*** The data Section Begins ***
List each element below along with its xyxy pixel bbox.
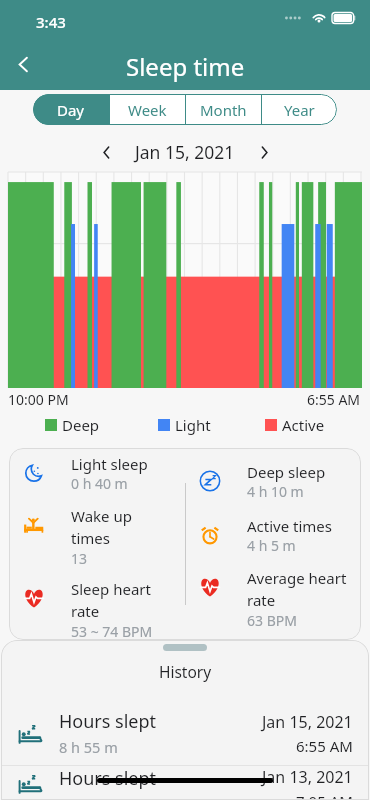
- staticText: Jan 13, 2021: [262, 766, 353, 788]
- staticText: 4 h 10 m: [247, 482, 304, 501]
- staticText: Sleep heart rate: [71, 579, 151, 622]
- staticText: 8 h 55 m: [59, 737, 118, 757]
- staticText: 6:55 AM: [307, 390, 361, 409]
- staticText: Active times: [247, 516, 333, 536]
- button[interactable]: Previous day: [93, 139, 119, 165]
- staticText: 8 h 12 m: [59, 794, 118, 800]
- button[interactable]: Hours slept: [1, 766, 369, 800]
- button[interactable]: Month: [186, 94, 261, 125]
- button[interactable]: Hours slept: [1, 701, 369, 765]
- button[interactable]: Light: [158, 415, 211, 435]
- staticText: 13: [71, 549, 88, 568]
- staticText: Average heart rate: [247, 568, 347, 611]
- button[interactable]: Day: [33, 94, 109, 125]
- staticText: Deep: [62, 415, 100, 435]
- staticText: Hours slept: [59, 766, 157, 791]
- staticText: Sleep time: [126, 50, 245, 83]
- staticText: Light sleep: [71, 454, 148, 474]
- staticText: 3:43: [36, 12, 66, 32]
- staticText: Week: [128, 100, 167, 120]
- staticText: Jan 15, 2021: [135, 140, 235, 164]
- button[interactable]: Active: [265, 415, 325, 435]
- staticText: Month: [200, 100, 247, 120]
- staticText: 63 BPM: [247, 611, 297, 630]
- staticText: 4 h 5 m: [247, 536, 296, 555]
- staticText: Year: [284, 100, 315, 120]
- button[interactable]: Back: [4, 45, 42, 83]
- staticText: Light: [175, 415, 211, 435]
- staticText: 53 ~ 74 BPM: [71, 622, 153, 640]
- staticText: 6:55 AM: [296, 736, 353, 756]
- staticText: Deep sleep: [247, 462, 326, 482]
- button[interactable]: Next day: [251, 139, 277, 165]
- staticText: 7:05 AM: [296, 791, 353, 800]
- button[interactable]: Week: [110, 94, 185, 125]
- staticText: 0 h 40 m: [71, 474, 128, 493]
- button[interactable]: Year: [262, 94, 337, 125]
- staticText: Day: [57, 100, 85, 120]
- staticText: 10:00 PM: [8, 390, 69, 409]
- button[interactable]: Deep: [45, 415, 100, 435]
- staticText: Jan 15, 2021: [262, 711, 353, 733]
- staticText: Active: [282, 415, 325, 435]
- staticText: Hours slept: [59, 709, 157, 734]
- staticText: Wake up times: [71, 506, 132, 549]
- staticText: History: [1, 661, 369, 682]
*** The data Section Ends ***
Assigned task:
Pictures aside, every entry above must be repeated exactly.

Answer space:
List each element below along with its xyxy pixel bbox.
- staticText: Jan 13, 2021: [262, 766, 353, 788]
- staticText: 4 h 10 m: [247, 482, 304, 501]
- staticText: Sleep heart rate: [71, 579, 151, 622]
- staticText: 8 h 55 m: [59, 737, 118, 757]
- staticText: 6:55 AM: [307, 390, 361, 409]
- staticText: Active times: [247, 516, 333, 536]
- button[interactable]: Previous day: [93, 139, 119, 165]
- staticText: 8 h 12 m: [59, 794, 118, 800]
- button[interactable]: Hours slept: [1, 766, 369, 800]
- button[interactable]: Month: [186, 94, 261, 125]
- button[interactable]: Hours slept: [1, 701, 369, 765]
- button[interactable]: Light: [158, 415, 211, 435]
- staticText: 13: [71, 549, 88, 568]
- staticText: Average heart rate: [247, 568, 347, 611]
- button[interactable]: Day: [33, 94, 109, 125]
- staticText: Deep: [62, 415, 100, 435]
- staticText: Hours slept: [59, 766, 157, 791]
- staticText: Sleep time: [126, 50, 245, 83]
- staticText: Light sleep: [71, 454, 148, 474]
- staticText: 3:43: [36, 12, 66, 32]
- staticText: Week: [128, 100, 167, 120]
- staticText: Jan 15, 2021: [135, 140, 235, 164]
- button[interactable]: Active: [265, 415, 325, 435]
- staticText: Month: [200, 100, 247, 120]
- staticText: 63 BPM: [247, 611, 297, 630]
- staticText: 4 h 5 m: [247, 536, 296, 555]
- staticText: Year: [284, 100, 315, 120]
- button[interactable]: Back: [4, 45, 42, 83]
- staticText: Light: [175, 415, 211, 435]
- staticText: 53 ~ 74 BPM: [71, 622, 153, 640]
- staticText: 6:55 AM: [296, 736, 353, 756]
- staticText: Deep sleep: [247, 462, 326, 482]
- button[interactable]: Next day: [251, 139, 277, 165]
- staticText: 7:05 AM: [296, 791, 353, 800]
- button[interactable]: Week: [110, 94, 185, 125]
- staticText: 0 h 40 m: [71, 474, 128, 493]
- button[interactable]: Year: [262, 94, 337, 125]
- staticText: Day: [57, 100, 85, 120]
- staticText: 10:00 PM: [8, 390, 69, 409]
- button[interactable]: Deep: [45, 415, 100, 435]
- staticText: Jan 15, 2021: [262, 711, 353, 733]
- staticText: Active: [282, 415, 325, 435]
- staticText: Hours slept: [59, 709, 157, 734]
- staticText: Wake up times: [71, 506, 132, 549]
- staticText: History: [1, 661, 369, 682]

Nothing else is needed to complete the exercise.